Goal of the exercise
If any record holds an image, omit the image and print the rest exactly.

Source records
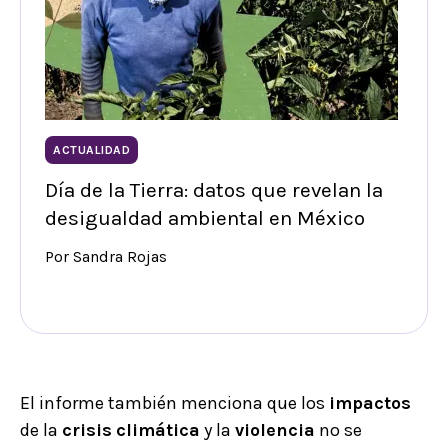
ACTUALIDAD
Día de la Tierra: datos que revelan la
desigualdad ambiental en México
Por Sandra Rojas
El informe también menciona que los
impactos
de la
crisis
climática
y la
violencia
no se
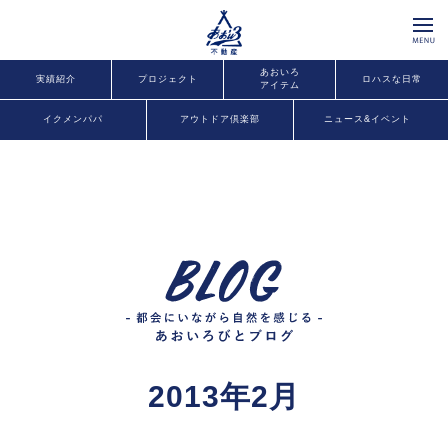
あおいろ
実績紹介
プロジェクト
ロハスな日常
アイテム
イクメンパパ
アウトドア倶楽部
ニュース&イベント
2013年2月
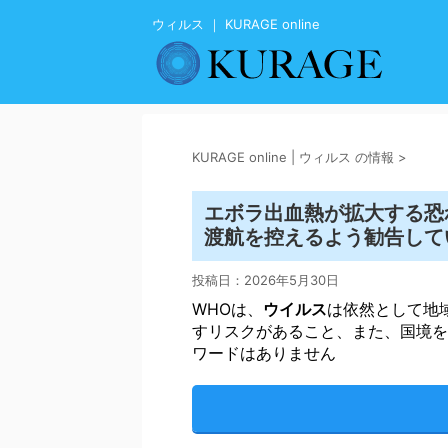
ウィルス ｜ KURAGE online
KURAGE online | ウィルス の情報
>
エボラ出血熱が拡大する恐
渡航を控えるよう勧告してい 
投稿日：
2026年5月30日
WHOは、
ウイルス
は依然として地
すリスクがあること、また、国境を
ワードはありません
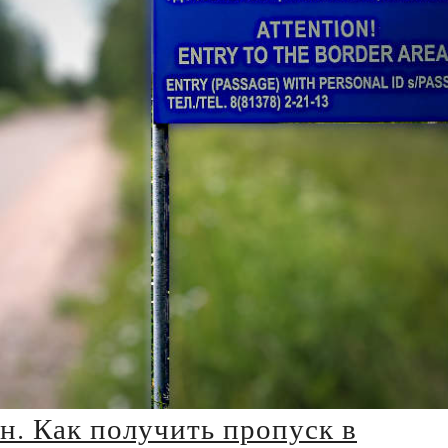
н. Как получить пропуск в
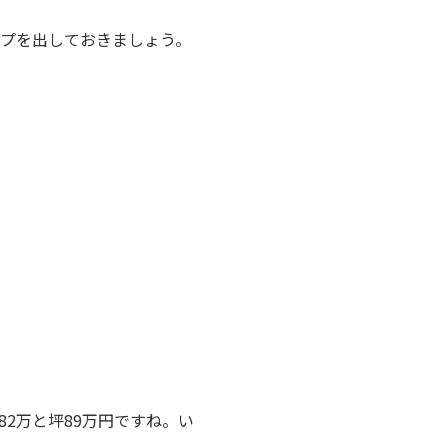
ップを出しておきましょう。
2万と坪89万円ですね。い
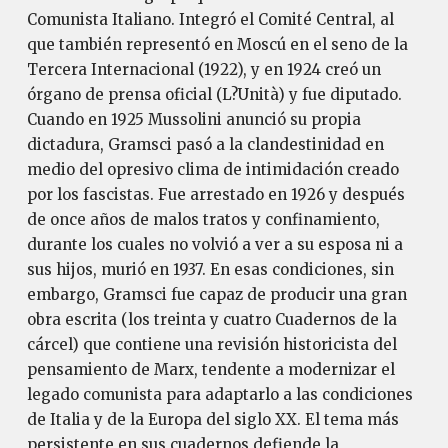
Comunista Italiano. Integró el Comité Central, al
que también representó en Moscú en el seno de la
Tercera Internacional (1922), y en 1924 creó un
órgano de prensa oficial (L?Unità) y fue diputado.
Cuando en 1925 Mussolini anunció su propia
dictadura, Gramsci pasó a la clandestinidad en
medio del opresivo clima de intimidación creado
por los fascistas. Fue arrestado en 1926 y después
de once años de malos tratos y confinamiento,
durante los cuales no volvió a ver a su esposa ni a
sus hijos, murió en 1937. En esas condiciones, sin
embargo, Gramsci fue capaz de producir una gran
obra escrita (los treinta y cuatro Cuadernos de la
cárcel) que contiene una revisión historicista del
pensamiento de Marx, tendente a modernizar el
legado comunista para adaptarlo a las condiciones
de Italia y de la Europa del siglo XX. El tema más
persistente en sus cuadernos defiende la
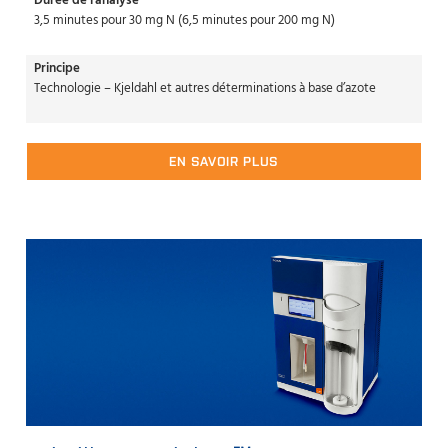
Durée de l'analyse
3,5 minutes pour 30 mg N (6,5 minutes pour 200 mg N)
Principe
Technologie – Kjeldahl et autres déterminations à base d’azote
EN SAVOIR PLUS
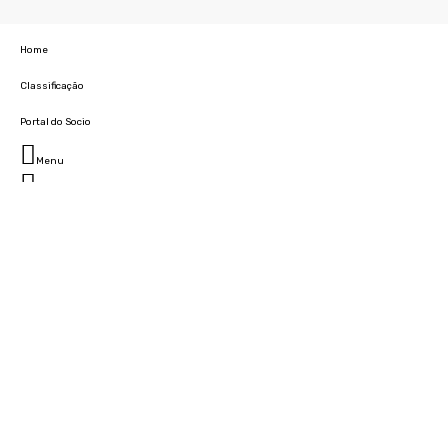
Home
Classificação
Portal do Socio
Menu
Fechar
Home
Clube
História
Marcha
Sede
Instalações
Cidade Desportiva
Estádio da Madeira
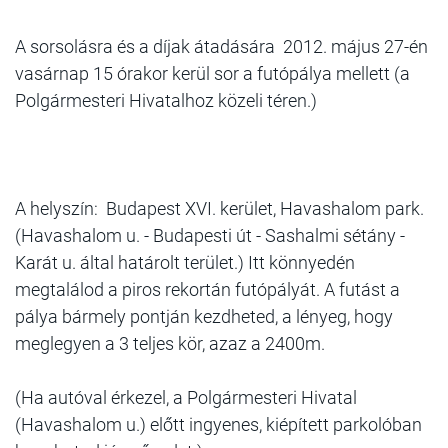
A sorsolásra és a díjak átadására 2012. május 27-én
vasárnap 15 órakor kerül sor a futópálya mellett (a
Polgármesteri Hivatalhoz közeli téren.)
A helyszín: Budapest XVI. kerület, Havashalom park.
(Havashalom u. - Budapesti út - Sashalmi sétány -
Karát u. által határolt terület.) Itt könnyedén
megtalálod a piros rekortán futópályát. A futást a
pálya bármely pontján kezdheted, a lényeg, hogy
meglegyen a 3 teljes kör, azaz a 2400m.
(Ha autóval érkezel, a Polgármesteri Hivatal
(Havashalom u.) előtt ingyenes, kiépített parkolóban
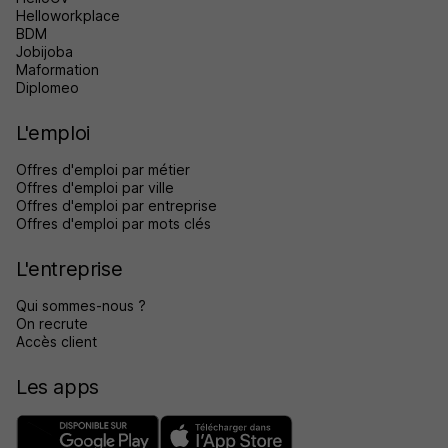
Helloworkplace
BDM
Jobijoba
Maformation
Diplomeo
L'emploi
Offres d'emploi par métier
Offres d'emploi par ville
Offres d'emploi par entreprise
Offres d'emploi par mots clés
L'entreprise
Qui sommes-nous ?
On recrute
Accès client
Les apps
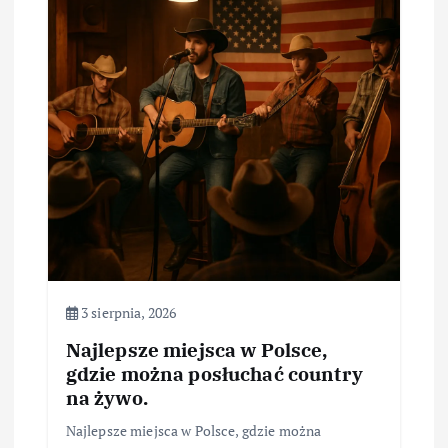
3 sierpnia, 2026
Najlepsze miejsca w Polsce,
gdzie można posłuchać country
na żywo.
Najlepsze miejsca w Polsce, gdzie można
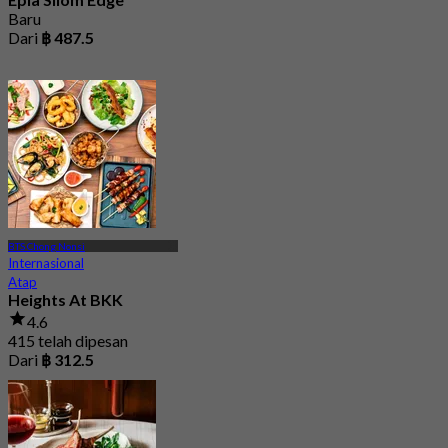
Baru
Dari
฿ 487.5
BTS Chong Nonsi
Internasional
Atap
Heights At BKK
4.6
415 telah dipesan
Dari
฿ 312.5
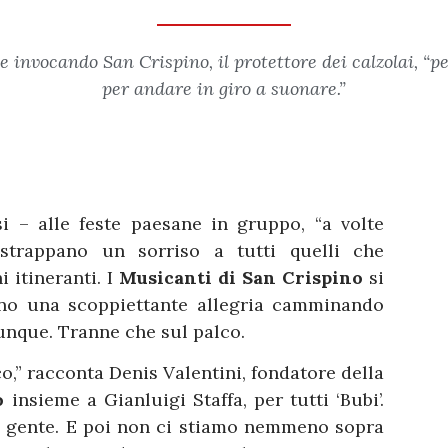
se invocando San Crispino, il protettore dei calzolai, “
per andare in giro a suonare.”
 – alle feste paesane in gruppo, “a volte
strappano un sorriso a tutti quelli che
 itineranti. I
Musicanti di San Crispino
si
ano una scoppiettante allegria camminando
vunque. Tranne che sul palco.
co,” racconta Denis Valentini, fondatore della
no
insieme a Gianluigi Staffa, per tutti ‘Bubi’.
a gente. E poi non ci stiamo nemmeno sopra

Written response
ACTUALIDAD
Día de la Tierra: datos que revelan la
desigualdad ambiental en México
Por Sandra Rojas
El informe también menciona que los
impactos
de la
crisis
climática
y la
violencia
no se
あおいろ
実績紹介
プロジェクト
ロハスな日常
アイテム
イクメンパパ
アウトドア倶楽部
ニュース&イベント
2013年2月
ウィルス ｜ KURAGE online
KURAGE online | ウィルス の情報
>
エボラ出血熱が拡大する恐
渡航を控えるよう勧告してい 
投稿日：
2026年5月30日
WHOは、
ウイルス
は依然として地
すリスクがあること、また、国境を
ワードはありません
н. Как получить пропуск в
ップを出しておきましょう。
2万と坪89万円ですね。い
Comunista Italiano. Integró el Comité Central, al
que también representó en Moscú en el seno de la
Tercera Internacional (1922), y en 1924 creó un
órgano de prensa oficial (L?Unità) y fue diputado.
Cuando en 1925 Mussolini anunció su propia
dictadura, Gramsci pasó a la clandestinidad en
medio del opresivo clima de intimidación creado
por los fascistas. Fue arrestado en 1926 y después
de once años de malos tratos y confinamiento,
durante los cuales no volvió a ver a su esposa ni a
sus hijos, murió en 1937. En esas condiciones, sin
embargo, Gramsci fue capaz de producir una gran
obra escrita (los treinta y cuatro Cuadernos de la
cárcel) que contiene una revisión historicista del
pensamiento de Marx, tendente a modernizar el
legado comunista para adaptarlo a las condiciones
de Italia y de la Europa del siglo XX. El tema más
persistente en sus cuadernos defiende la
Durée de l'analyse
3,5 minutes pour 30 mg N (6,5 minutes pour 200 mg N)
Principe
Technologie – Kjeldahl et autres déterminations à base d’azote
EN SAVOIR PLUS
Home
Classificação
Portal do Socio
Menu
Fechar
Home
Clube
História
Marcha
Sede
Instalações
Cidade Desportiva
Estádio da Madeira
A sorsolásra és a díjak átadására 2012. május 27-én
vasárnap 15 órakor kerül sor a futópálya mellett (a
Polgármesteri Hivatalhoz közeli téren.)
A helyszín: Budapest XVI. kerület, Havashalom park.
(Havashalom u. - Budapesti út - Sashalmi sétány -
Karát u. által határolt terület.) Itt könnyedén
megtalálod a piros rekortán futópályát. A futást a
pálya bármely pontján kezdheted, a lényeg, hogy
meglegyen a 3 teljes kör, azaz a 2400m.
(Ha autóval érkezel, a Polgármesteri Hivatal
(Havashalom u.) előtt ingyenes, kiépített parkolóban
Helloworkplace
BDM
Jobijoba
Maformation
Diplomeo
L'emploi
Offres d'emploi par métier
Offres d'emploi par ville
Offres d'emploi par entreprise
Offres d'emploi par mots clés
L'entreprise
Qui sommes-nous ?
On recrute
Accès client
Les apps
3 sierpnia, 2026
Najlepsze miejsca w Polsce,
gdzie można posłuchać country
na żywo.
Najlepsze miejsca w Polsce, gdzie można
Baru
Dari
฿ 487.5
BTS Chong Nonsi
Internasional
Atap
Heights At BKK
4.6
415 telah dipesan
Dari
฿ 312.5
se invocando San Crispino, il protettore dei calzolai, “
per andare in giro a suonare.”
 – alle feste paesane in gruppo, “a volte
strappano un sorriso a tutti quelli che
 itineranti. I
Musicanti di San Crispino
si
ano una scoppiettante allegria camminando
vunque. Tranne che sul palco.
co,” racconta Denis Valentini, fondatore della
no
insieme a Gianluigi Staffa, per tutti ‘Bubi’.
a gente. E poi non ci stiamo nemmeno sopra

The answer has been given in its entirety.